Appearance: Warm gold. Good beading.

Nose: Astonishingly fresh and invigorating. Toasted biscuits, then stewed winter fruit compote (bananas, fresh orange, dried orange peel) and pleasantly oily: orange oil with notes of fudge, toffee and vanilla cream, hints of linseed and almond oil, newly sanded cedar and varnished hard-wood. Add a little water, and after immediate pear drops the nose is mellow and fruity (dried figs, sultanas, raisins, as in a Christmas cake). Faint trace of brimstone. Becomes slightly waxy.

Body: Medium to light. Lightly oily.

Palate: Sweet, mouth-drying and pleasant straight. A sensual mouth feel, and chocolate-orange notes – clean and citric with an underlying sweetness. A warming, superb balance of sweetness, spice (cedar-wood and anise) and cereal. Sweeter still with water, which brings light acidity and even a trace of salt; some dry Brazil nuts.

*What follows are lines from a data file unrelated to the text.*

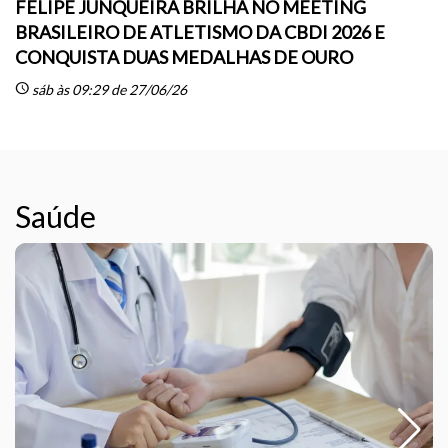
FELIPE JUNQUEIRA BRILHA NO MEETING
BRASILEIRO DE ATLETISMO DA CBDI 2026 E
CONQUISTA DUAS MEDALHAS DE OURO
sc
schedule
sáb às 09:29 de 27/06/26
Saúde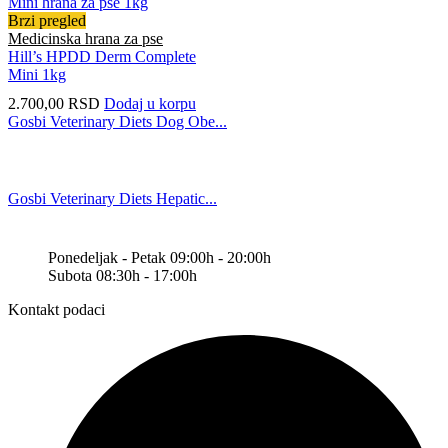
Brzi pregled
Medicinska hrana za pse
Hill’s HPDD Derm Complete
Mini 1kg
2.700,00
RSD
Dodaj u korpu
Gosbi Veterinary Diets Dog Obe...
Gosbi Veterinary Diets Hepatic...
Ponedeljak - Petak 09:00h - 20:00h
Subota 08:30h - 17:00h
Kontakt podaci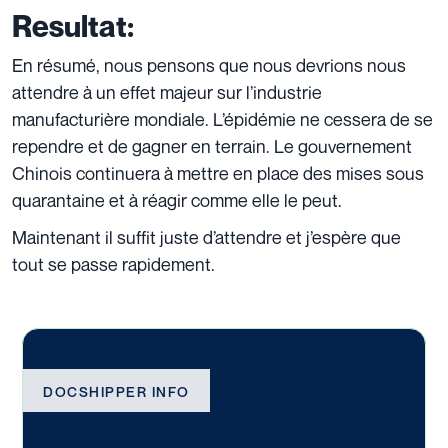
Resultat:
En résumé, nous pensons que nous devrions nous
attendre à un effet majeur sur l’industrie
manufacturière mondiale. L’épidémie ne cessera de se
rependre et de gagner en terrain. Le gouvernement
Chinois continuera à mettre en place des mises sous
quarantaine et à réagir comme elle le peut.
Maintenant il suffit juste d’attendre et j’espère que
tout se passe rapidement.
DOCSHIPPER INFO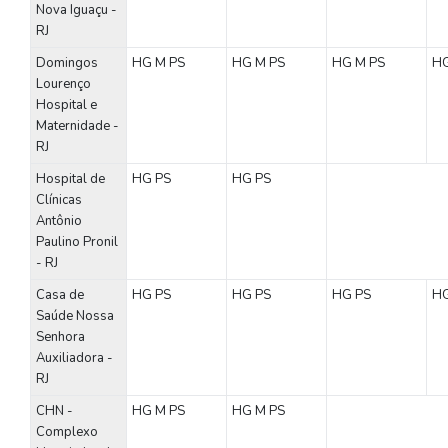
Nova Iguaçu -
RJ
Domingos
HG
M
PS
HG
M
PS
HG
M
PS
H
Lourenço
Hospital e
Maternidade -
RJ
Hospital de
HG
PS
HG
PS
Clínicas
Antônio
Paulino Pronil
- RJ
Casa de
HG
PS
HG
PS
HG
PS
H
Saúde Nossa
Senhora
Auxiliadora -
RJ
CHN -
HG
M
PS
HG
M
PS
Complexo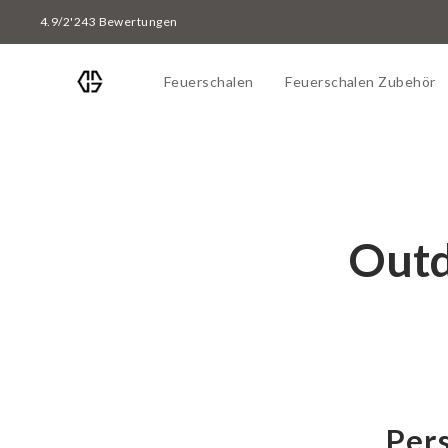
Direkt
4.9/2'243 Bewertungen
zum
Inhalt
Feuerschalen
Feuerschalen Zubehör
Outd
Per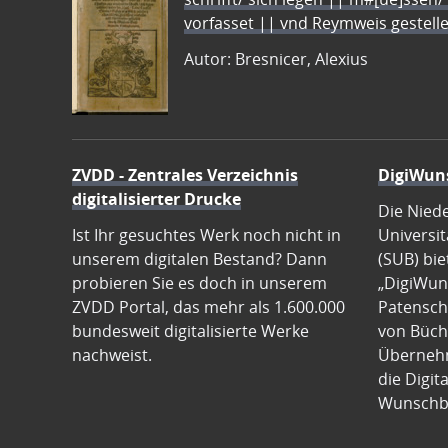
vorfasset || vnd Reymweis gestel
Autor: Bresnicer, Alexius
ZVDD - Zentrales Verzeichnis
DigiWun
digitalisierter Drucke
Die Nied
Ist Ihr gesuchtes Werk noch nicht in
Universit
unserem digitalen Bestand? Dann
(SUB) bie
probieren Sie es doch in unserem
„DigiWun
ZVDD Portal, das mehr als 1.600.000
Patenscha
bundesweit digitalisierte Werke
von Büch
nachweist.
Übernehm
die Digit
Wunschb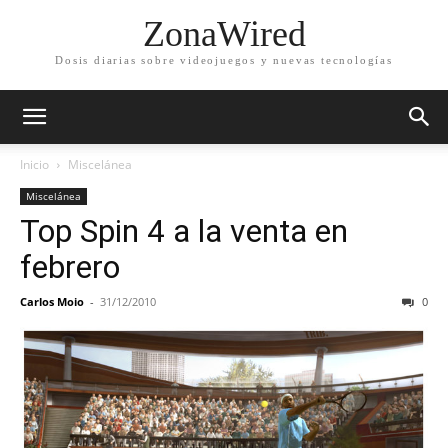
ZonaWired
Dosis diarias sobre videojuegos y nuevas tecnologías
Inicio
Miscelánea
Miscelánea
Top Spin 4 a la venta en
febrero
Carlos Moio
-
31/12/2010
0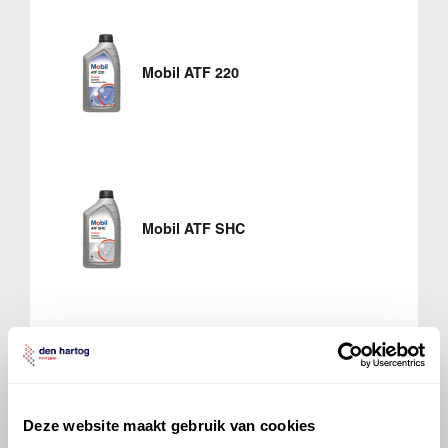
Mobil ATF 220
Mobil ATF SHC
Mobil ATF Multi-Vehicle
Deze website maakt gebruik van cookies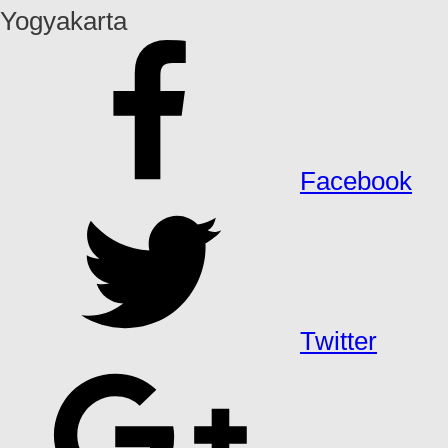
Yogyakarta
Facebook
Twitter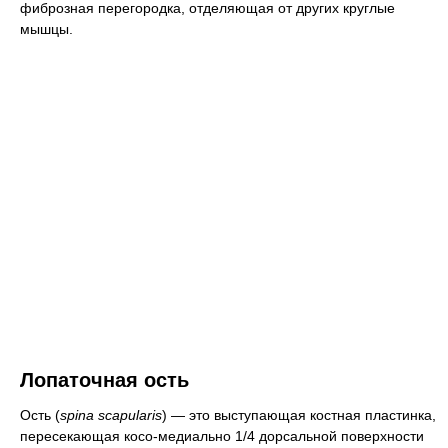
фиброзная перегородка, отделяющая от других круглые
мышцы.
Лопаточная ость
Ость (
spina scapularis
) — это выступающая костная пластинка,
пересекающая косо-медиально 1/4 дорсальной поверхности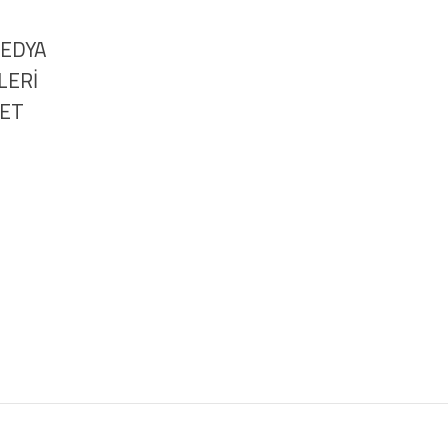
MEDYA
LERİ
NET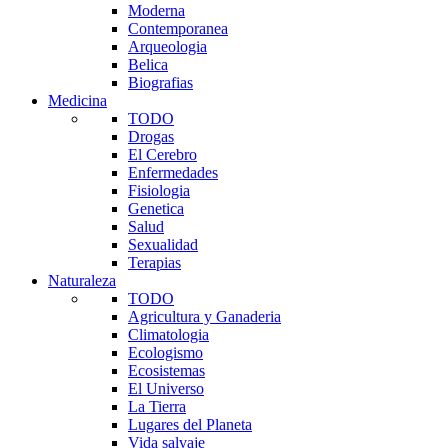
Moderna
Contemporanea
Arqueologia
Belica
Biografias
Medicina
TODO
Drogas
El Cerebro
Enfermedades
Fisiologia
Genetica
Salud
Sexualidad
Terapias
Naturaleza
TODO
Agricultura y Ganaderia
Climatologia
Ecologismo
Ecosistemas
El Universo
La Tierra
Lugares del Planeta
Vida salvaje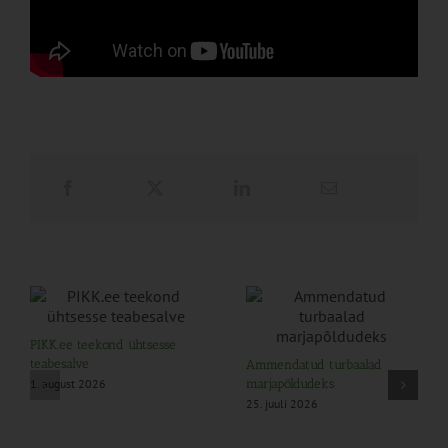
PIKK.ee teekond ühtsesse
teabesalve
Ammendatud turbaalad
1. august 2026
marjapõldudeks
25. juuli 2026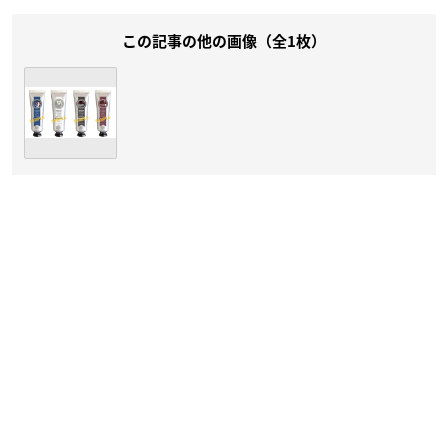
この記事の他の画像（全1枚）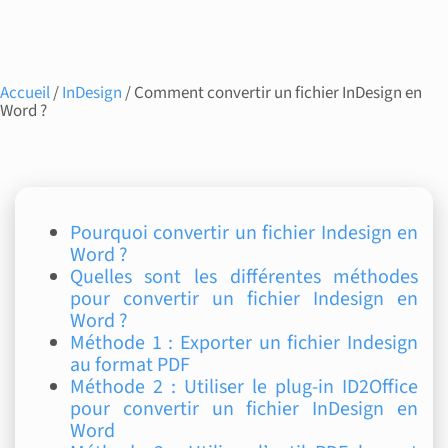
Accueil
/
InDesign
/ Comment convertir un fichier InDesign en
Word ?
Pourquoi convertir un fichier Indesign en
Word ?
Quelles sont les différentes méthodes
pour convertir un fichier Indesign en
Word ?
Méthode 1 : Exporter un fichier Indesign
au format PDF
Méthode 2 : Utiliser le plug-in ID2Office
pour convertir un fichier InDesign en
Word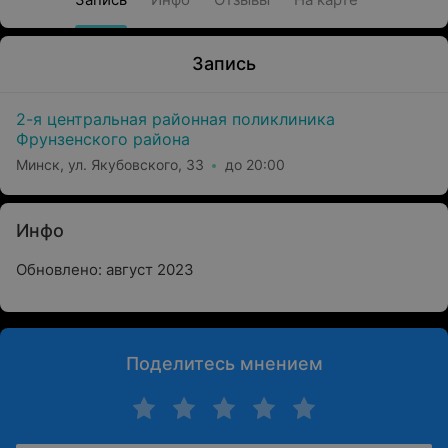
Запись
2-я центральная районная поликлиника
Фрунзенского района
Минск, ул. Якубовского, 33
до 20:00
Инфо
Обновлено: август 2023
Поделитесь мнением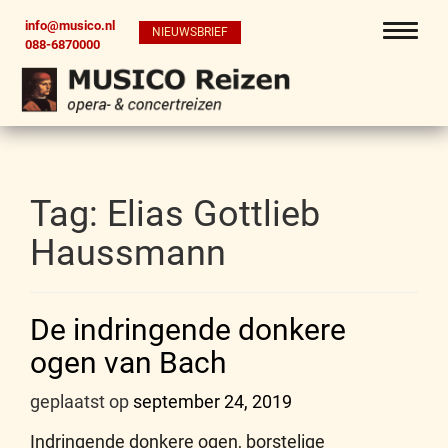
info@musico.nl
NIEUWSBRIEF
088-6870000
Tag:
Elias Gottlieb
Haussmann
De indringende donkere
ogen van Bach
geplaatst op
september 24, 2019
Indringende donkere ogen, borstelige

Finish: Medium-length, leaving a light nutty aftertaste. Lingering warmth, gingery and sweet. Hugely seductive late oak produces pure dark chocolate dryness at cask strength, and sweeter, chocolate tart, notes with water.

Linkwood 26 Years Old – Sweet Red Wine Finish – ABV 55,5%

An explosion at the jelly-babies sweet factory! Sweet, complex and highly unusual: great at cask strength, softer but equally pleasant with water, and not obviously influenced by port. The unexpected acid/sweet twist in the taste is very interesting.

Appearance: Deep, dark caramelised orange with burgundy lights. Good beading

Nose: Nose-warming; slight prickle. Soft, deep and rounded, with creamy toffee and fudge. Opens up to reveal sweet fruitiness: jelly babies (in Germany, Gummi Bears) and red fruits (redcurrants, grapes) with citric (blood orange) notes and balancing oaky-dry planed wood. Later, a hint of wine, and more fudge. With water, mellow, with a fugitive whiff of blackcurrants. Distinctly wine-like to start, then wine gums?

Body: Light

Palate: Smooth mouth feel at natural strength, with a brief sweetness soon swallowed by tannic dryness. Fruity, tart wine gums with a powder sugar dusting. Softer and fizzy-sweet with water, with some fudge and pleasing red berry fruit; lightly mouth drying, although sweet overall, with interesting tannic influences .

Finish: Medium length: smooth, fruity and nutty. Cherry stones and white chocolate. Late oak brings liquorice.